North Korea-Iran Cooperation on Nuclear Weapons

[Wall Street Journal] Bret Stephens - Iran's military and R and D links to North Korea go back more than 20 years, when Iran purchased 100 Scud-B missiles for use in the Iran-Iraq war. Since then, Iranians have reportedly been present at a succession of North Korean missile tests. North Korea also seems to have off-shored its missile testing to Iran after it declared a "moratorium" on its own tests in the late 1990s. In a 2008 paper published by the Korea Economic Institute, Dr.
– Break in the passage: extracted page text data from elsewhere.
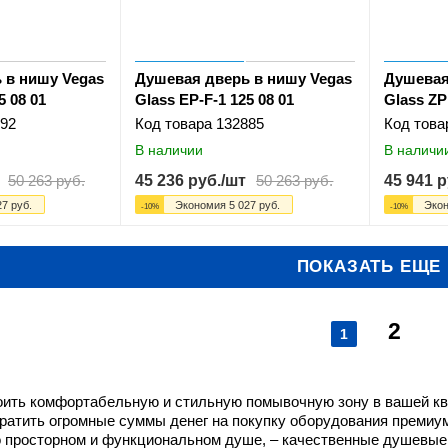
 в нишу Vegas
Душевая дверь в нишу Vegas
Душевая
5 08 01
Glass EP-F-1 125 08 01
Glass ZP
92
Код товара
132885
Код това
В наличии
В наличи
50 263
руб.
45 236
руб.
/шт
50 263
руб.
45 941
р
27
руб.
Экономия
5 027
руб.
Эко
-
10
%
-
10
%
ПОКАЗАТЬ ЕЩЕ
2
1
оить комфортабельную и стильную помывочную зону в вашей ква
тратить огромные суммы денег на покупку оборудования премиум
о просторном и функциональном душе, – качественные душевые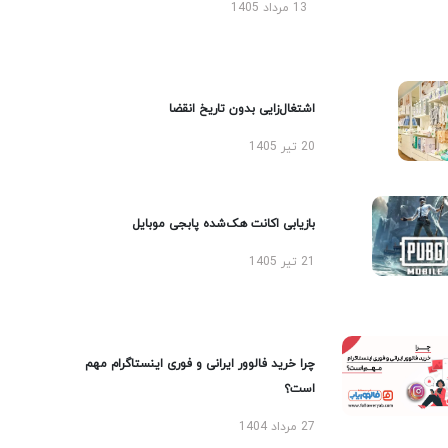
13 مرداد 1405
اشتغال‌زایی بدون تاریخ انقضا
20 تیر 1405
بازیابی اکانت هک‌شده پابجی موبایل
21 تیر 1405
چرا خرید فالوور ایرانی و فوری اینستاگرام مهم
است؟
27 مرداد 1404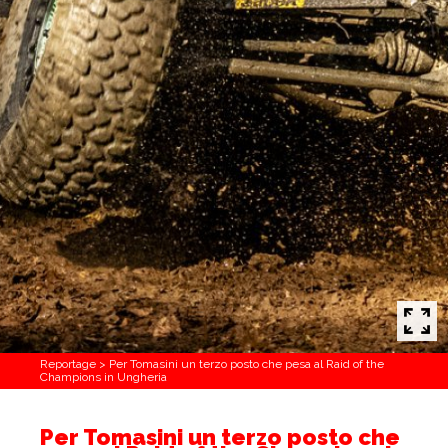
Reportage
>
Per Tomasini un terzo posto che pesa al Raid of the
Champions in Ungheria
Per Tomasini un terzo posto che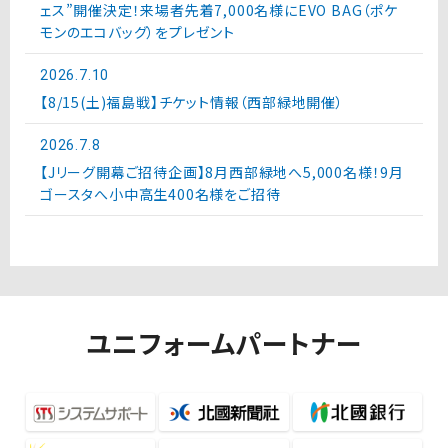
ェス”開催決定！来場者先着7,000名様にEVO BAG（ポケ
モンのエコバッグ）をプレゼント
2026.7.10
【8/15(土)福島戦】チケット情報（西部緑地開催）
2026.7.8
【Jリーグ開幕ご招待企画】8月西部緑地へ5,000名様！9月
ゴースタへ小中高生400名様をご招待
ユニフォームパートナー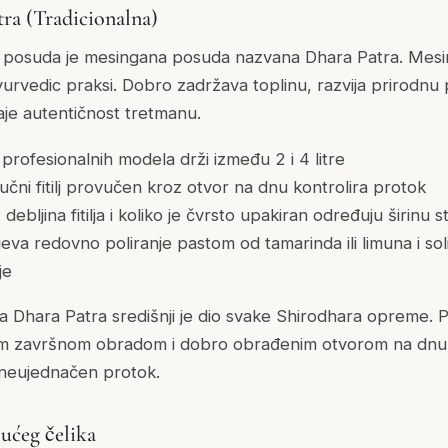
ra (Tradicionalna)
 posuda je mesingana posuda nazvana Dhara Patra. Mesing
yurvedic praksi. Dobro zadržava toplinu, razvija prirodnu 
aje autentičnost tretmanu.
 profesionalnih modela drži između 2 i 4 litre
mučni fitilj provučen kroz otvor na dnu kontrolira protok
debljina fitilja i koliko je čvrsto upakiran određuju širinu s
jeva redovno poliranje pastom od tamarinda ili limuna i sol
je
a Dhara Patra središnji je dio svake Shirodhara opreme. 
m završnom obradom i dobro obrađenim otvorom na dnu.
riti neujednačen protok.
ućeg čelika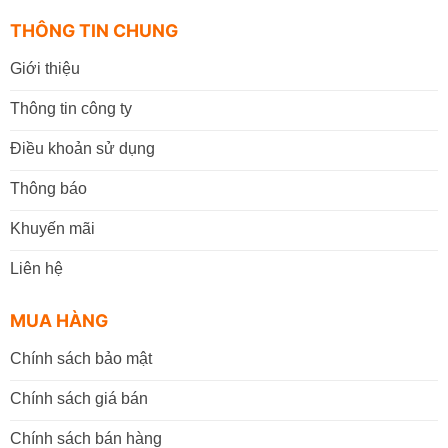
THÔNG TIN CHUNG
Giới thiệu
Thông tin công ty
Điều khoản sử dụng
Thông báo
Khuyến mãi
Liên hệ
MUA HÀNG
Chính sách bảo mật
Chính sách giá bán
Chính sách bán hàng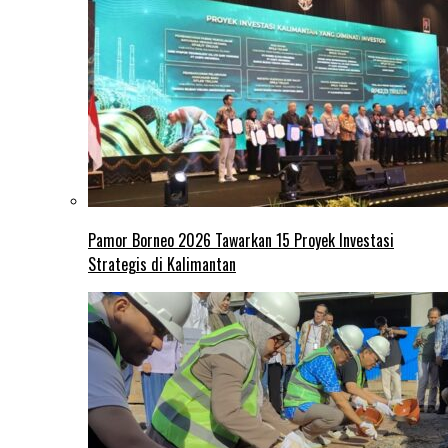
Pamor Borneo 2026 Tawarkan 15 Proyek Investasi
Strategis di Kalimantan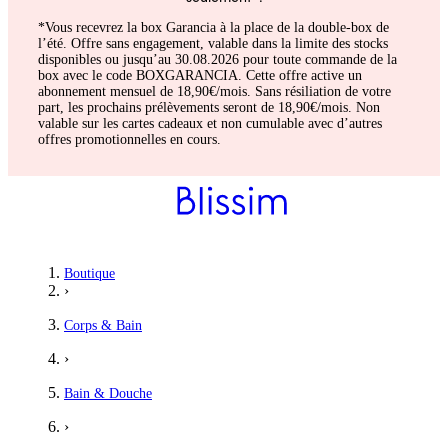
*Vous recevrez la box Garancia à la place de la double-box de
l’été. Offre sans engagement, valable dans la limite des stocks
disponibles ou jusqu’au 30.08.2026 pour toute commande de la
box avec le code BOXGARANCIA. Cette offre active un
abonnement mensuel de 18,90€/mois. Sans résiliation de votre
part, les prochains prélèvements seront de 18,90€/mois. Non
valable sur les cartes cadeaux et non cumulable avec d’autres
offres promotionnelles en cours.
Boutique
›
Corps & Bain
›
Bain & Douche
›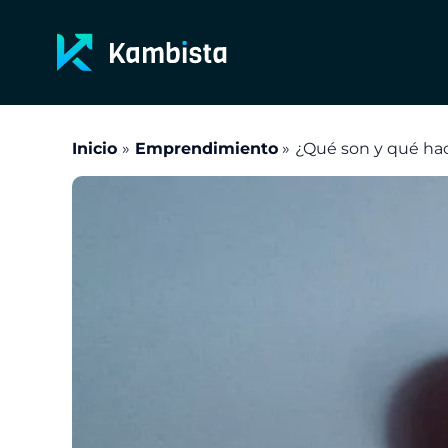
Ir
al
contenido
Inicio
Emprendimiento
¿Qué son y qué ha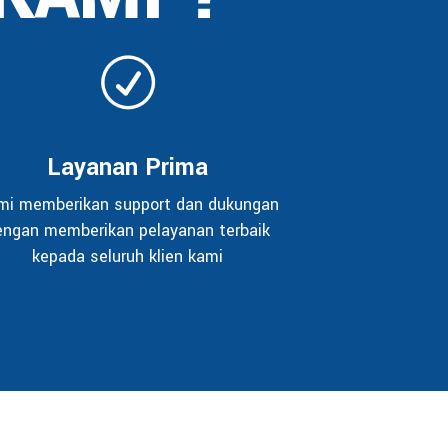
Layanan Prima
mi memberikan support dan dukungan
engan memberikan pelayanan terbaik
kepada seluruh klien kami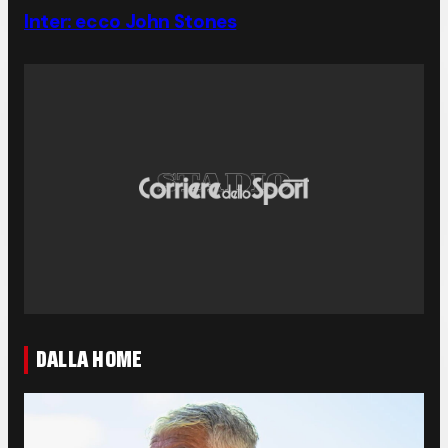
Inter: ecco John Stones
DALLA HOME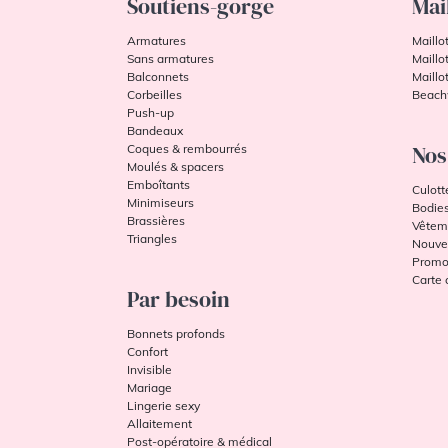
Soutiens-gorge
Mai
Maillots de Bain
Sans Complexe
Armatures
Maillo
Maillots de Bain
Sans armatures
Maillo
Sarda
Balconnets
Maillo
Corbeilles
Beach
Maillots de Bain
Push-up
Simone Pérèle
Bandeaux
Nos
Coques & rembourrés
Maillots de Bain
Moulés & spacers
Ulla Dessous
Emboîtants
Culott
Maison Lejaby
Minimiseurs
Bodie
Brassières
Vêtem
Marie-Jo
Triangles
Nouve
Miraclesuit
Promo
Carte
Shapewear
Par besoin
Oscalito
Bonnets profonds
Panache
Confort
Panache Sport
Invisible
Mariage
Prima Donna
Lingerie sexy
Allaitement
Prima Donna
Post-opératoire & médical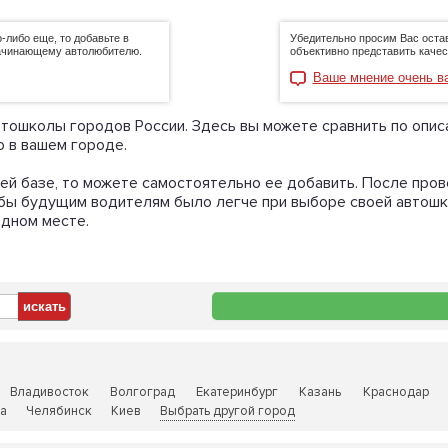
-либо еще, то добавьте в
Убедительно просим Вас оста
начинающему автолюбителю.
объективно представить качес
Ваше мнение очень в
автошколы городов России. Здесь вы можете сравнить по оп
о в вашем городе.
шей базе, то можете самостоятельно ее добавить. После про
тобы будущим водителям было легче при выборе своей автошк
одном месте.
Владивосток
Волгоград
Екатеринбург
Казань
Краснодар
а
Челябинск
Киев
Выбрать другой город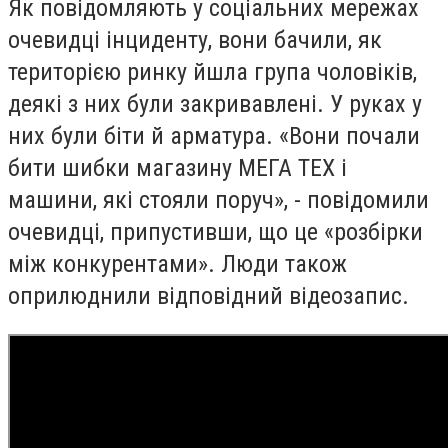
Як повідомляють у соціальних мережах
очевидці інциденту, вони бачили, як
територією ринку йшла група чоловіків,
деякі з них були закривавлені. У руках у
них були біти й арматура. «Вони почали
бити шибки магазину МЕГА TEX і
машини, які стояли поруч», - повідомили
очевидці, припустивши, що це «розбірки
між конкурентами». Люди також
оприлюднили відповідний відеозапис.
Christina Lin of Jane's Information Group noted that "Increased visits to Iran by DPRK [North Korea] nuclear specialists in 2003 reportedly led to a DPRK-Iran agreement for the DPRK to either initiate or accelerate work with Iranians to develop nuclear warheads that could be fitted on the DPRK No-dong missiles that the DPRK and Iran were jointly developing. Thus, despite the 2007 National Intelligence Estimate stating that Iran in 2003 had halted weaponization of its nuclear program, this was the time that Iran outsourced to the DPRK for proxy development of nuclear warheads." According to a 2003 report in the Los Angeles Times, "So many North Koreans are working on nuclear and missile projects in Iran that a resort on the Caspian coast is set aside for their exclusive use." North Korea's second bomb test last week might also have been Iran's first. If so, the only thing between Iran and a bomb is a long-range cargo plane.